*** EXERCISE DATA ***

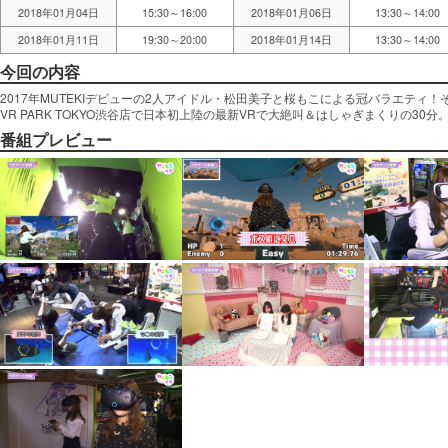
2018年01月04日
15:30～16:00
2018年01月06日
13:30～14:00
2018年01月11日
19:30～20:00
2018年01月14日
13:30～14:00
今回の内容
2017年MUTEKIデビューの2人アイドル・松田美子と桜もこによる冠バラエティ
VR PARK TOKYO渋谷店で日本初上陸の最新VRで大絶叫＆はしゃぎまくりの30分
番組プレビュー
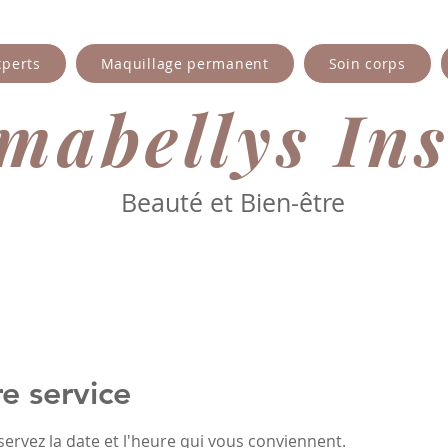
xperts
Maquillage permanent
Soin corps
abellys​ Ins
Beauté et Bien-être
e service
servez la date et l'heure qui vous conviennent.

*** End of EXERCISE DATA ***
*** EXERCISE DATA ***

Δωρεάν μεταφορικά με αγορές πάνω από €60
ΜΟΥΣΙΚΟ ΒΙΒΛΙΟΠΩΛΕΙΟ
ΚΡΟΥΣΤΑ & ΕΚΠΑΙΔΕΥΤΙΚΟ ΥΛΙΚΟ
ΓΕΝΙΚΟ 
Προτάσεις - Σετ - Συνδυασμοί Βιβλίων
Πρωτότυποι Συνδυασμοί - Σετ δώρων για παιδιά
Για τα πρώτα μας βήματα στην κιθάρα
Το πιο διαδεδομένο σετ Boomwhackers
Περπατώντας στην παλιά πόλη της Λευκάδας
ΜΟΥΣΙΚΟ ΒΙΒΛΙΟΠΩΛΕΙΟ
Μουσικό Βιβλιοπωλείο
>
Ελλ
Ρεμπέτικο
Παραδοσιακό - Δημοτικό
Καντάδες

*** End of EXERCISE DATA ***

## ACTION ITEM
Search term "στην": return each line of the data that contains it.

## SOLUTION
Για τα πρώτα μας βήματα στην κιθάρα
Περπατώντας στην παλιά πόλη της Λευκάδας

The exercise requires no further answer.